Coba bandingkan dengan Glasgow Rangers F.C di Skotlandia, sebuah klub dengan manajemen yang sangat kacau hingga akhirnya sempat dipaksa meninggalkan Liga Premier Skotlandia, dimana mereka mendominasi bersama rival Celtic selama beberapa dekade. Mereka harus memulai dari nol di divisi empat. Sebagai bentuk reaksi, para penggemar memulai Ranger Supporters Trust, sebuah grup yang berusaha memenangkan kepemilikan klub. Kini, mereka memiliki suara dalam manajemen klub dan mengaku baru akhir-akhir ini memblok para pemilik saham yang berusaha menggunakan stadion klub sebagai alat jaminan peminjaman uang. "Supporters Trust memberikan penggemar platform untuk menyuarakan kekhawatiran," kata Derek Johnston dari Rangers Supporters Trust. "RST menanyakan aspirasi anggota sebelum pertemuan umum tahunan Rangers FC dilangsungkan. Ini memberikan anggota kami kesempatan untuk terlibat dalam setiap keputusan secara demokratis."

Mau bukti bahwa metode ini bisa berhasil? Coba liat Portsmouth F.C yang sempat bangkrut dua kali akibat pemiliknya sebelum dibeli oleh Supporters Trust di April 2013. September 2014, klub ini bebas dari utang sepeserpun berkat patungan para suporter.

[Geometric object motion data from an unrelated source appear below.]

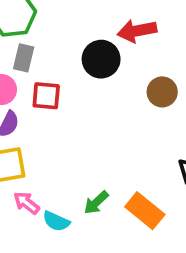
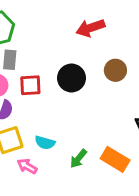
black circle: (101, 59) -> (71, 78), moved
cyan semicircle: (56, 221) -> (45, 143), moved

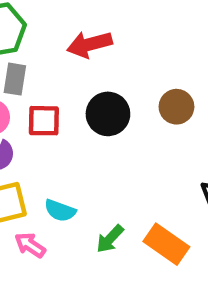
red arrow: (90, 28) -> (89, 44), moved

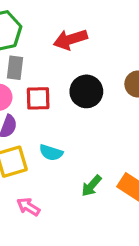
cyan semicircle: (60, 211) -> (51, 153), moved
pink arrow: (30, 245) -> (28, 207), moved

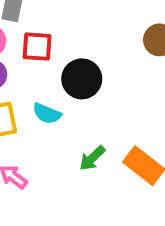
black circle: (86, 91) -> (82, 79), moved

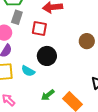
red square: (37, 47) -> (39, 29), moved

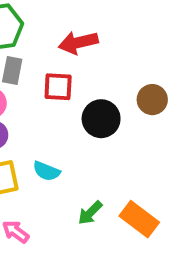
black circle: (47, 56) -> (101, 119), moved

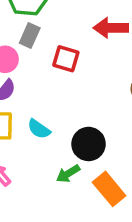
red arrow: (78, 43) -> (111, 28), moved
black circle: (101, 119) -> (89, 144), moved

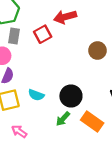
red square: (66, 59) -> (43, 34), moved, turned -30

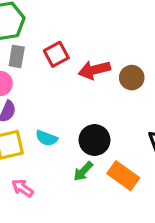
red arrow: (65, 17) -> (94, 70), moved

Sudah banyak cerita sukses tentang penggemar yang berjuang melawan korporatisasi olahraga kesayangan mereka. Kurang lebih inilah tujuan dari AMF: mengambil alih kendali olahraga dan klub bagi para penggemar. Biarpun mungkin banyak grup penggemar yang tidak berhubungan dengan gerakan ini secara formal, secara mental rasanya mereka sehati.

Kini, STAND dan beberapa kelompok lainnya tengah membentuk Fan Action Network yang akan memiliki "tujuan yang lebih luas," kata Biss.

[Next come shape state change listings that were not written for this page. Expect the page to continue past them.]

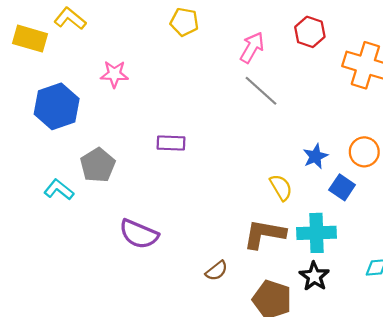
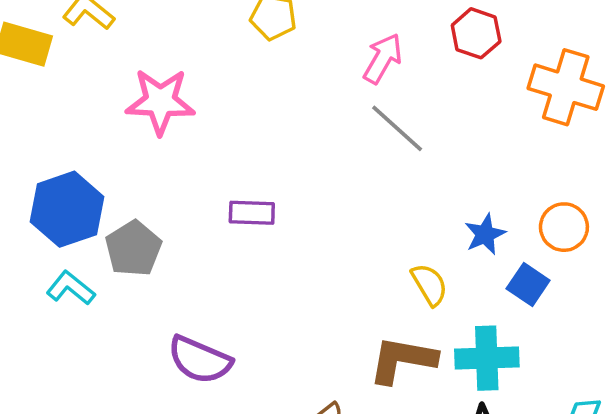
pink star: (114, 74) -> (160, 102), size x1.5
blue hexagon: (57, 106) -> (67, 209), moved

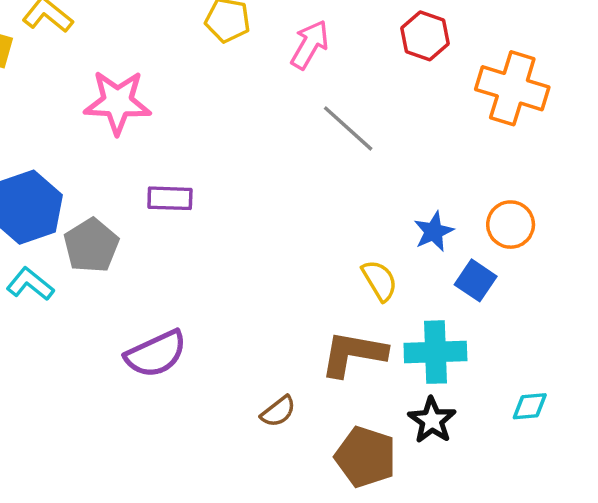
pink arrow: (383, 58) -> (310, 45), moved
purple rectangle: (252, 213) -> (170, 198), moved
purple semicircle: (200, 360) -> (156, 354), turned -48

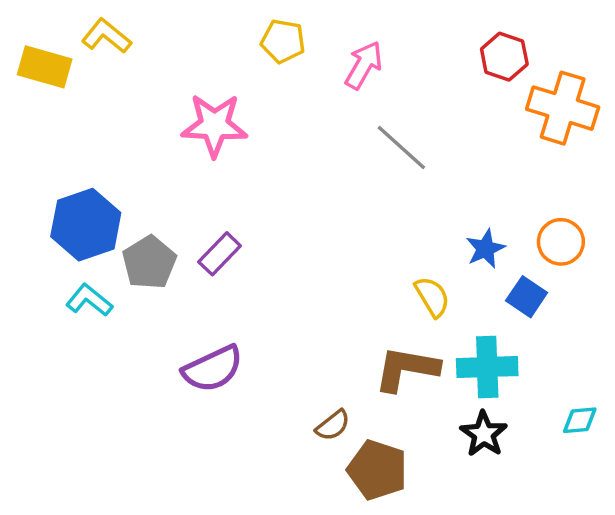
red hexagon: (425, 36) -> (504, 57), moved
pink star: (117, 102) -> (214, 125), moved
purple rectangle: (170, 198) -> (220, 254), moved, turned -48
brown pentagon: (366, 457) -> (377, 470), moved

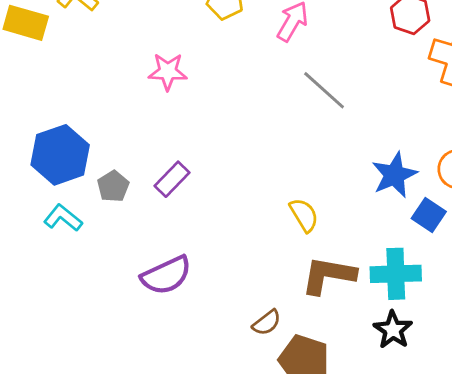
pink star: (214, 125) -> (168, 72), size x0.7
blue star: (485, 249) -> (394, 175), size x1.4
gray pentagon: (149, 262) -> (113, 186), size x0.7
yellow semicircle: (432, 297) -> (304, 215), moved

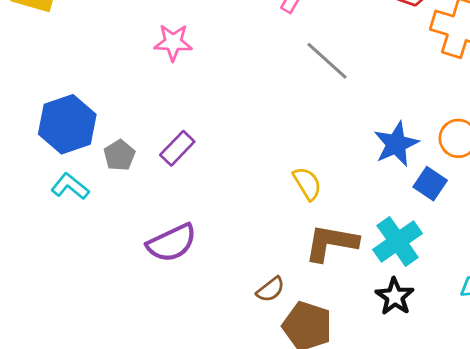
cyan cross: (396, 274) -> (398, 241), turned -33

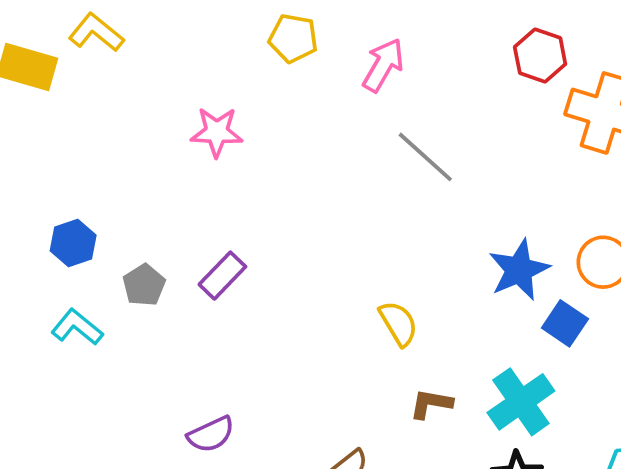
blue hexagon: (67, 124) -> (73, 243), size x0.6
purple semicircle: (172, 243) -> (211, 434), moved, size x0.7
brown L-shape: (331, 243) -> (431, 404), size x0.6

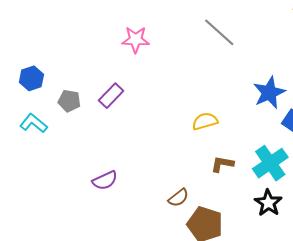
pink star: (217, 132) -> (136, 40), moved
gray pentagon: (144, 285) -> (69, 101), turned -30
yellow semicircle: (398, 323) -> (205, 121), turned -75

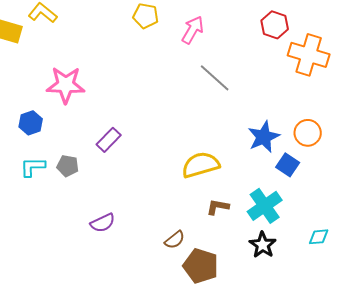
pink star: (136, 40) -> (66, 85), moved, size x1.4
gray pentagon: (69, 101) -> (68, 166), moved
yellow semicircle: (205, 121) -> (201, 165), size x1.5
cyan L-shape: (34, 123) -> (33, 167), turned -40

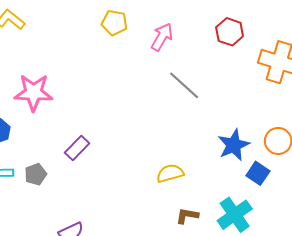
red hexagon: (275, 25) -> (230, 32), moved
yellow semicircle: (201, 165) -> (170, 173), size x0.7
gray pentagon: (68, 166) -> (36, 174), turned -30

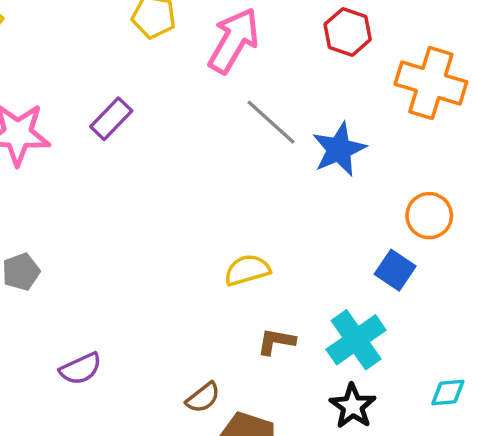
pink arrow: (162, 37) -> (234, 40), size x1.4
blue star: (234, 145) -> (339, 149), moved
purple rectangle: (77, 148) -> (111, 119), moved

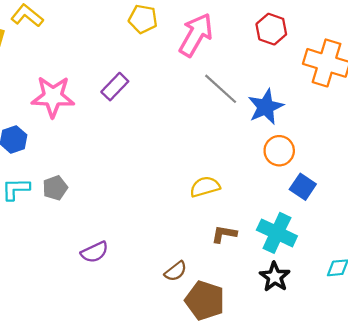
orange circle: (429, 216) -> (279, 151), moved
cyan cross: (356, 340) -> (277, 233), turned -30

Mereka terus berusaha melawan ketidakadilan dari kacamata penggemar, meneruskan semangat AMF. Namun mereka juga realistis. "Kami juga bersalah karena sempat kelewat serius soal ini, menggerutu tentang tiket nonton Premier League dan jersey klub untuk anak yang mahal [Rp 1 juta]," kata Biss. "Tapi jujur, kami sudah legowo tentang banyak perubahan yang menimpa sepakbola—kami hanya memperjuangkan pertarungan-pertarungan kecil saja sekarang."